Average scores for depressive symptoms increased from pre- to post-treatment at each chemotherapy cycle (main effect of time; B=1.29, SE=0.27, p<0.001, partial η2=0.04) and pre-treatment depressive symptoms were higher with each successive cycle (main effect of treatment cycle; B=0.52, SE=0.16, p<0.01, partial η2=0.02; Figure 3A). Depressive symptoms were not related to the interaction of time and treatment cycle (B=−0.18, SE=0.22, p=0.41). Average scores for depressive symptoms increased by 2.11 points from pre-treatment cycle 1 to post-treatment cycle 6, exceeding the MID and indicating a clinically meaningful increase.
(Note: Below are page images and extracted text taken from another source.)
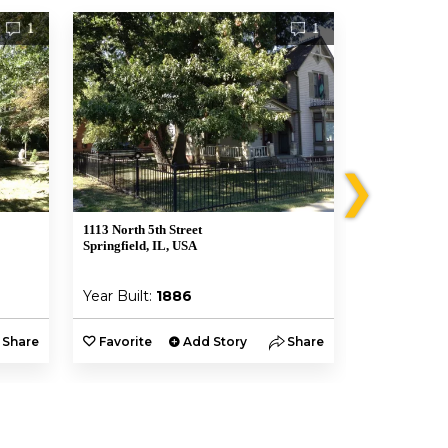
1
1
❯
1113 North 5th Street
700 North 4th 
Springfield, IL, USA
Springfield, I
Year Built:
1886
Year Built:
Share
Favorite
Add Story
Share
Favorite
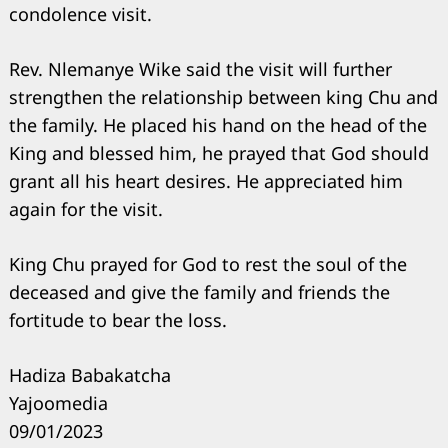
condolence visit.
Rev. Nlemanye Wike said the visit will further
strengthen the relationship between king Chu and
the family. He placed his hand on the head of the
King and blessed him, he prayed that God should
grant all his heart desires. He appreciated him
again for the visit.
King Chu prayed for God to rest the soul of the
deceased and give the family and friends the
fortitude to bear the loss.
Hadiza Babakatcha
Yajoomedia
09/01/2023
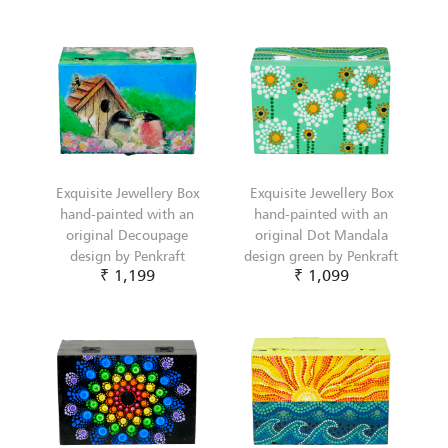
Exquisite Jewellery Box
Exquisite Jewellery Box
hand-painted with an
hand-painted with an
original Decoupage
original Dot Mandala
design by Penkraft
design green by Penkraft
₹ 1,199
₹ 1,099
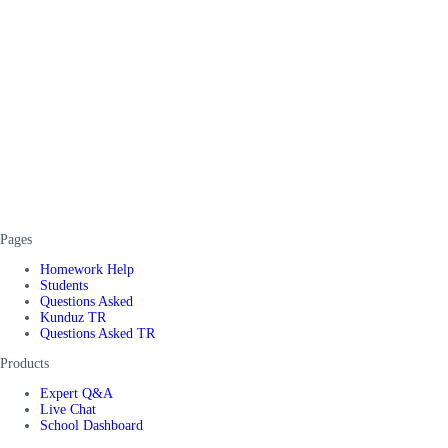
Pages
Homework Help
Students
Questions Asked
Kunduz TR
Questions Asked TR
Products
Expert Q&A
Live Chat
School Dashboard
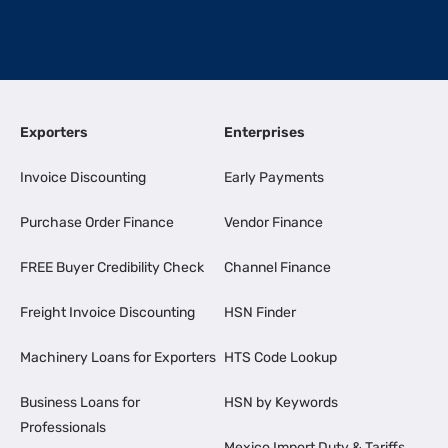
Exporters
Enterprises
Invoice Discounting
Early Payments
Purchase Order Finance
Vendor Finance
FREE Buyer Credibility Check
Channel Finance
Freight Invoice Discounting
HSN Finder
Machinery Loans for Exporters
HTS Code Lookup
Business Loans for
HSN by Keywords
Professionals
Mexico Import Duty & Tariffs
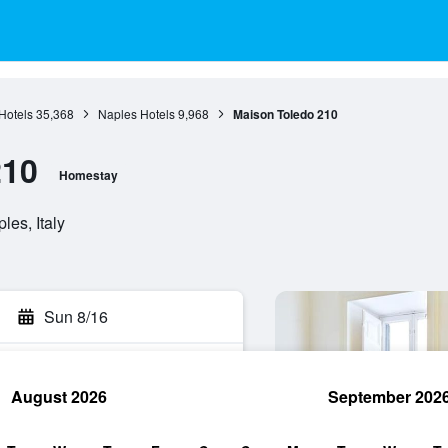
Hotels
35,368
Naples Hotels
9,968
Maison Toledo 210
210
Homestay
es, Italy
Sun 8/16
August 2026
September 202
rch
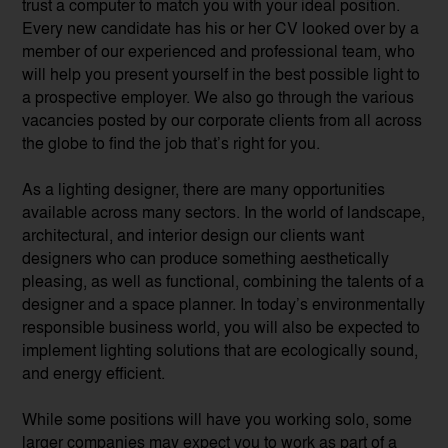
trust a computer to match you with your ideal position.
Every new candidate has his or her CV looked over by a
member of our experienced and professional team, who
will help you present yourself in the best possible light to
a prospective employer. We also go through the various
vacancies posted by our corporate clients from all across
the globe to find the job that’s right for you.
As a lighting designer, there are many opportunities
available across many sectors. In the world of landscape,
architectural, and interior design our clients want
designers who can produce something aesthetically
pleasing, as well as functional, combining the talents of a
designer and a space planner. In today’s environmentally
responsible business world, you will also be expected to
implement lighting solutions that are ecologically sound,
and energy efficient.
While some positions will have you working solo, some
larger companies may expect you to work as part of a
Clinically meaningful depressive symptoms were most prevalent at the post-chemotherapy cycle 6 time point, with 23% of participants reporting clinically meaningful depressive symptoms (Figure 3B). The proportion of participants reporting clinically meaningful depressive symptoms was not related to time (B=0.49, SE=0.41, p=0.22), treatment cycle (B=0.30, SE=0.24, p=0.21), nor the interaction of time and treatment cycle (B=0.14, SE=0.31, p=0.66).

Figure 3.

Figure 3.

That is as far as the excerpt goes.